Kilmar Abrego é casado com uma cidadã americana, trabalha como aprendiz de metalurgia e estuda na Universidade de Maryland. Ele tem dois enteados e um filho de cinco anos diagnosticado com autismo que estava no banco de traz do carro no momento em que o salvadorenho foi detido. Os agentes do ICE disseram que a Albrego que o status de imigração havia mudado, o algemaram e ligaram para que a mulher fosse buscar a criança.

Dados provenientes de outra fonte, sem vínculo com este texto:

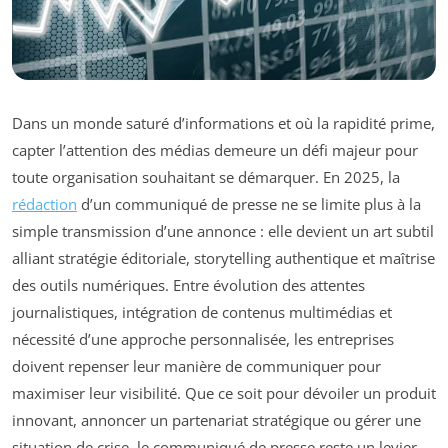
Dans un monde saturé d’informations et où la rapidité prime,
capter l’attention des médias demeure un défi majeur pour
toute organisation souhaitant se démarquer. En 2025, la
rédaction
d’un communiqué de presse ne se limite plus à la
simple transmission d’une annonce : elle devient un art subtil
alliant stratégie éditoriale, storytelling authentique et maîtrise
des outils numériques. Entre évolution des attentes
journalistiques, intégration de contenus multimédias et
nécessité d’une approche personnalisée, les entreprises
doivent repenser leur manière de communiquer pour
maximiser leur visibilité. Que ce soit pour dévoiler un produit
innovant, annoncer un partenariat stratégique ou gérer une
situation de crise, le communiqué de presse reste un levier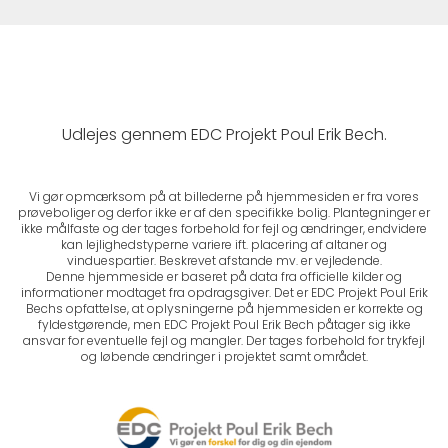
Udlejes gennem EDC Projekt Poul Erik Bech.
Vi gør opmærksom på at billederne på hjemmesiden er fra vores
prøveboliger og derfor ikke er af den specifikke bolig. Plantegninger er
ikke målfaste og der tages forbehold for fejl og ændringer, endvidere
kan lejlighedstyperne variere ift. placering af altaner og
vinduespartier. Beskrevet afstande mv. er vejledende.
Denne hjemmeside er baseret på data fra officielle kilder og
informationer modtaget fra opdragsgiver. Det er EDC Projekt Poul Erik
Bechs opfattelse, at oplysningerne på hjemmesiden er korrekte og
fyldestgørende, men EDC Projekt Poul Erik Bech påtager sig ikke
ansvar for eventuelle fejl og mangler. Der tages forbehold for trykfejl
og løbende ændringer i projektet samt området.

A esposa de Kilmar Abrego, Jennifer, relatou que ele “parecia confuso, angustiado e chorava”. Ela disse que foi assustador ter que defender o marido, apesar da falta de provas contra ele. “Foi tão emocional e injusto”, declarou nos registros judiciais. “Era tão claro que eles não tinham absolutamente nenhuma evidência de que Kilmar era membro de uma gangue, mas mesmo assim nos fizeram provar que ele não era. Deveria ser o contrário.”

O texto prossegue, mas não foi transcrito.